エッセイ エッセイのバックナンバー

 先日心の専門家、鈴木惣士郎さんとお会いしました。(詳しいプロフィールはwww.soshiro.com)飯田橋の川面にあるカナル・カフェで4時間も話をしてしまいました。「なぜ、いいものが売れなくて、くだらないものが売れるのか」など話は尽きませんでした。

 その中で音楽の話になり、小田和正氏の話題で盛り上がってしまいました。実は私は彼の音楽が苦手なのです。(小田ファンの皆様ごめんなさい)理由はいい歳をして甘い声で女性を口説くような詩の内容と君が、君が・・・というところが生理的にダメなのです。というわけで小田氏を否定してしまいました。惣士郎さんはしばらく私の話を聞いていましたが、突然、ニヤっとし「野寺さんは実はとても小田さんがお好きじゃないんですか?」「えええええええ??????!!!!!」何と言っていいのか言葉もないほどウロたえてしまいました。当然ながらCDは1枚も持っていません。高校生のときに買ったシングル・レコードが1枚あるだけです。惣士郎さんは「大嫌いということですよね。でも無関心ではないということですよね」私は「それはそうだけれど、でも絶対に好きということは有り得ません。惣士郎さんの言っていることを受け入れることはできません」そんなやりとりが続きました。
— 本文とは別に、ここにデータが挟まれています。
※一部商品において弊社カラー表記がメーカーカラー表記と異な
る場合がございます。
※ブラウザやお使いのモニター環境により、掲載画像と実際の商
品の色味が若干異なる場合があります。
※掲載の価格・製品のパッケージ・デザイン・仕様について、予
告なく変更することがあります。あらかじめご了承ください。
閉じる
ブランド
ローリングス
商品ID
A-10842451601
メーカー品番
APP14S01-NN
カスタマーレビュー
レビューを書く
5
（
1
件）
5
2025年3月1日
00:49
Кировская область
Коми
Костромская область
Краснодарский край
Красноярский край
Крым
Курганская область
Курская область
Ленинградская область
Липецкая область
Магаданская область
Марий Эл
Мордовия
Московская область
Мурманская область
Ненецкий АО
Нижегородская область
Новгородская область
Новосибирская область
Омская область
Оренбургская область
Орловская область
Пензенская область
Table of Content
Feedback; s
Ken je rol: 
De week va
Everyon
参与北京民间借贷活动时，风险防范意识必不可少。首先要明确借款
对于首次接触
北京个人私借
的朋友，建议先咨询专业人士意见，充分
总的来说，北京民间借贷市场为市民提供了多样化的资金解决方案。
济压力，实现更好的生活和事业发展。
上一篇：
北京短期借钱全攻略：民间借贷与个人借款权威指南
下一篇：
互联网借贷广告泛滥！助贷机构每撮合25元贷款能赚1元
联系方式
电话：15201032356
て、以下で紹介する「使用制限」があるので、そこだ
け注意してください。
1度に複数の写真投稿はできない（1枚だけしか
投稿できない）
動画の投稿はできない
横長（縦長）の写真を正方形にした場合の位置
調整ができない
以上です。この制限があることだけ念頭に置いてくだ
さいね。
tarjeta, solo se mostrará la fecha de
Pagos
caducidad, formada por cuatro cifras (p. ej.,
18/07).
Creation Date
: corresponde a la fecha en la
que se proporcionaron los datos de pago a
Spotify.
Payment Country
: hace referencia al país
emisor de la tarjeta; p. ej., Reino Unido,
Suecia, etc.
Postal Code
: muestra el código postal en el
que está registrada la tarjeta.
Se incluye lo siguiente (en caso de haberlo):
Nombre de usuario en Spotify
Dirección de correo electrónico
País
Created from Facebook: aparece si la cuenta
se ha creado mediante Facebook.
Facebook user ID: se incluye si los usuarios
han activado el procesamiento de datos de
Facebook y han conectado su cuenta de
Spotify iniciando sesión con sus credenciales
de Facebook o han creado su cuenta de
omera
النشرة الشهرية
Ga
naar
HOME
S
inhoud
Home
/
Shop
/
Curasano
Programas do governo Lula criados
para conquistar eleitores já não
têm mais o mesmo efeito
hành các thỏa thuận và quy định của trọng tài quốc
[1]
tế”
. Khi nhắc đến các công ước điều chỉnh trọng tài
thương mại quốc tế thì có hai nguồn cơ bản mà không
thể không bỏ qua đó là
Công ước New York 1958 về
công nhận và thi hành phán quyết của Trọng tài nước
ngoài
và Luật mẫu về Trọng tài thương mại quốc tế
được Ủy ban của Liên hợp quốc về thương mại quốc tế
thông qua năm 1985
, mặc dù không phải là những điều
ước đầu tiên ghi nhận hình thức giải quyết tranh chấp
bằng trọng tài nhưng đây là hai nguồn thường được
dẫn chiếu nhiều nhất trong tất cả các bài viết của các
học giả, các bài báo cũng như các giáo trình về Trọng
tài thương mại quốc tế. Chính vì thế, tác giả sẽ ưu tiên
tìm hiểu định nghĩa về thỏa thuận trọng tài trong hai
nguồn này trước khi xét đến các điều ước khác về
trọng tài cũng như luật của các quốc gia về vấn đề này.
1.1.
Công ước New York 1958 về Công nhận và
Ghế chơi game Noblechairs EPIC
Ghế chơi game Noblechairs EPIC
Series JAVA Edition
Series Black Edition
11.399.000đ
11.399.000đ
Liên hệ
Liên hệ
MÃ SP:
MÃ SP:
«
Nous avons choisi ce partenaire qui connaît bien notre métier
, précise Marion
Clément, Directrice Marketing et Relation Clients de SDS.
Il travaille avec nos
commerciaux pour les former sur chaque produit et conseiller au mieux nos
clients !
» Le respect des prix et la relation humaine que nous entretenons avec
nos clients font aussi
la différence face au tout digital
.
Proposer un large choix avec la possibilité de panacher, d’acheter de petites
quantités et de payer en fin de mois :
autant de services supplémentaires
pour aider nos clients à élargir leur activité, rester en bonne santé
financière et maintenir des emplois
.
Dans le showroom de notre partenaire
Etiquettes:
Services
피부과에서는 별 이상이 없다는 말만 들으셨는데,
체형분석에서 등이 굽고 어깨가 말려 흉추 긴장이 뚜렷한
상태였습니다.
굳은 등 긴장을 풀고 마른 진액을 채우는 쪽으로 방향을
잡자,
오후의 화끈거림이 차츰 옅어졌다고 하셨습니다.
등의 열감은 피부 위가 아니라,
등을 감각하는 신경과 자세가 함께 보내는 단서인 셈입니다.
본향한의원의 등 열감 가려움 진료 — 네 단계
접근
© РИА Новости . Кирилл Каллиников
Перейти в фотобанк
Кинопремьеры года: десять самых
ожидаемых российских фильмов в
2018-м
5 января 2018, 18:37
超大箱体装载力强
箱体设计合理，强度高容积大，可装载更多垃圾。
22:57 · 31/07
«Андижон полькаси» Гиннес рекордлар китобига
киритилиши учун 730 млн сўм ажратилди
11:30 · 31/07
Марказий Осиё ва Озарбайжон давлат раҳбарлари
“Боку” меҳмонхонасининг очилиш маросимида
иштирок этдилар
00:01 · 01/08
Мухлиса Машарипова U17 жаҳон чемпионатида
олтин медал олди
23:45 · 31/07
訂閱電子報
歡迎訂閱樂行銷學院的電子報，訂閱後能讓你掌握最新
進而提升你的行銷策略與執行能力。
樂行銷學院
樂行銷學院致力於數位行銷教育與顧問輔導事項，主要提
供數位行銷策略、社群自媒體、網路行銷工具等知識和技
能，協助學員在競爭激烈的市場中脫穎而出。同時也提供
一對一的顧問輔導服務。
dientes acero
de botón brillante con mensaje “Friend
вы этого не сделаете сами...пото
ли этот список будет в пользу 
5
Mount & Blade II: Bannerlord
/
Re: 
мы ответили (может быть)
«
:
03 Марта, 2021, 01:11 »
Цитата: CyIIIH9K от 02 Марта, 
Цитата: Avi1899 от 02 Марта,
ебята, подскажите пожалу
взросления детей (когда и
 惣士郎さん曰く、「野寺さんの写真は圧倒的に女性ファンが多いのですよね」と。そう言われてみれば、仕事の依頼はほとんど女性的テイストのものを多く求められます。男性的テイストの依頼は皆無です。写真集に関しても売れているものは全て女性的なものばかりです。音楽に例えれば、私の好きなジャズやブルースよりも都会的で女性的でオシャレな、まさしく小田氏風の音楽なのです。ですから私の写真が苦手な人はほとんどが写真マニアの年配の男子です。「50過ぎのむさくるしいオヤジの女性受けする軟弱な写真」と思い嫌うのだと思います。

 考えてみれば子供の頃、故郷の浦安が大嫌いでした。田舎で汚くて、4畳半にぬか味噌の匂いが漂い、嫌で嫌で仕方がありませんでした。憧れはテレビの中の都会の生活です。将来大人になったら都会のスレンダーな髪の長い女性と南青山辺りに住んで、クロワッサンとカフェオレを朝食に、音楽はJBLのスピーカーからボサノバを流すんだと、そんな生活を夢見ていました。(大笑いですね)叶ったものはJBLのスピーカーだけです。クロワッサンは油っぽくて苦手です。今は自分の中に小田氏のような女性的感覚があったのをはっきりと自覚することができました。彼の私生活は案外男っぽい人なのかもしれませんね。

 

 お詫びです。小田和正ファンの皆様、今回は本当にごめんなさい。最初イニシャルか何かでぼかそうかと思いましたが、それでは意図が伝わりにくかったので実名で書いてしまいました。ただ、私の言いたかったことは彼の批判ではなく、自分の中にそういう感覚があったということを自覚できたことです。この歳になると短所は長所に、弱点は武器になることも経験として知っているので小田氏には感謝しています。今夜は唯一持っているレコード、オフコース時代の「愛と止めないで」を憧れのJBLで聴きたいと思います。